Cortez received her Ph.D. in Latin American literature from Arizona State University in 1999. In 2000, she moved to Los Angeles to teach in the Central American Studies department at California State University at Northridge where she now leads classes on Central American novels, art, and film. In 2013, she received an M.A. in Visual Arts from Cal State Northridge and in 2015 an M.F.A. degree from the California Institute of the Arts.
Cortez produced her first major work in steel, a geodesic dome “Black Mirror,” that she exhibited at Cerritos College Art Galleries in 2016 shortly after graduating from Cal Arts. This piece explored the politics of vocational work. Steel is the raw material used most often by her for sculptures that are inspired by architecture. “There is something interesting about metal that is so strong, but you can turn it into liquid and make it malleable. . . Steel is organic.” She welds the structures herself. “I love making pieces with steel that are stitched together. . . When I’m welding I imagine myself a seamstress”
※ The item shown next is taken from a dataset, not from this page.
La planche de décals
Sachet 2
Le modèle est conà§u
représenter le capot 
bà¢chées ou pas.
Her installation “Trinidad/Joy Station” imagines a future communal space station, the ultimate architecture of survival seen through an indigenous lens. The installation’s name comes from Trinidad, Colorado, the home of Drop City, an early artist commune whose improvised geodesic dome architecture joins with the collective living practices of an ancient Mayan village, located in El Salvador. This work is dedicated to the survival of indigenous peoples and the celebration of human resilience as she connects the Americas by bridging the present, the past, and the future.
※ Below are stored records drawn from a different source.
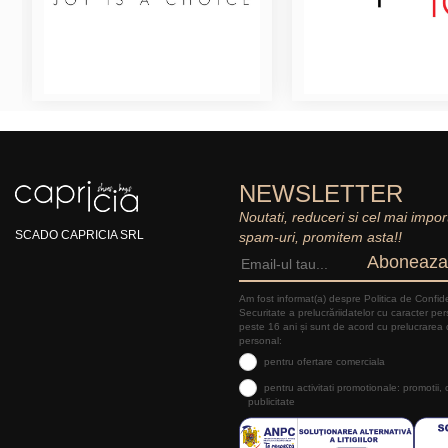
NEWSLETTER
Noutati, reduceri si cel mai impor
SCADO CAPRICIA SRL
spam-uri, promitem asta!!
Aboneaza
Am fost informat(a) despre Politica de Confide
Securitate a prelucrăriidatelor cu caracter pe
peste 16 ani și sunt de acord cu prelucrarea 
personal:
pentru ofertare comerciala
pentru activitati promotionale: promotii,
publicitate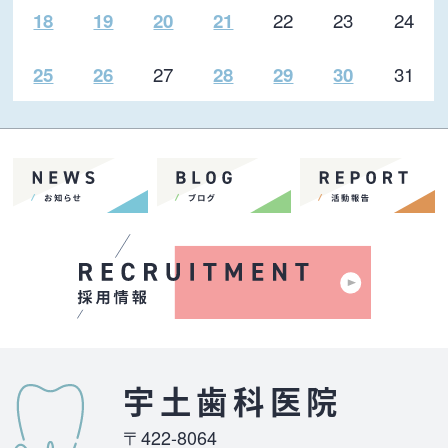
22
23
24
18
19
20
21
27
31
25
26
28
29
30
宇土歯科医院
〒422-8064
Cortez’s work explores simultaneity, the existing in different places at the same time. She made two versions of her “Tzolk’in,” the Mayan name of the sacred calendar for agriculture. It is a large steel kinetic sculpture, whose movements are based on the Mayan agricultural calendar. The first version was shown on the Westside of Los Angeles at the Hammer Museum. The second, a larger version, was installed on the city’s Eastside in Glassell Park, a postindustrial strip of land. A surveillance camera at Glassell Park allowed for its viewing in real time on a screen at the Hammer. This unidirectionality was intentional since both sites don’t “offer the same circumstances or opportunities.”
She has made a series of furnishings out of chain-link fence, woven with strips of mylar blankets, the kind used by Central American migrants held in immigration detention centers. This piece was inspired by her finding out that the Japanese Americans, who were interned in Manzanar during World War II, made a beautiful garden to lift their spirits in the face of injustice.
For the Smithsonian Institution’s multidisciplinary show “Futures” Cortez made three welded steel sculptures titled “Chultun El Semillero.” They reimagine the underground storage used by the pre-Columbian Maya as a vehicle for a speculative time travel to “a future that can hold all of us, our technologies and knowledges, our collective survival.”
Her work has been exhibited internationally in El Salvador, China, and Ecuador. In the United States her sculptures have been displayed in group exhibitions in Marfa, Texas; the Kohler Arts Center in Sheboygan, Wisconsin; Queens Museum; the Socrates Sculpture Park in New York; and the Whitney Museum of American Art. In California she has exhibited at the California Pacific Triennial at the Orange County Museum of Art in 2017; U.C. Riverside as part of “Pacific Standard Time:L.A.” in 2017; Hammer Museum’s 2018 “Made in L.A.” biennial; and Los Angeles’s Craft Contemporary Museum in 2019.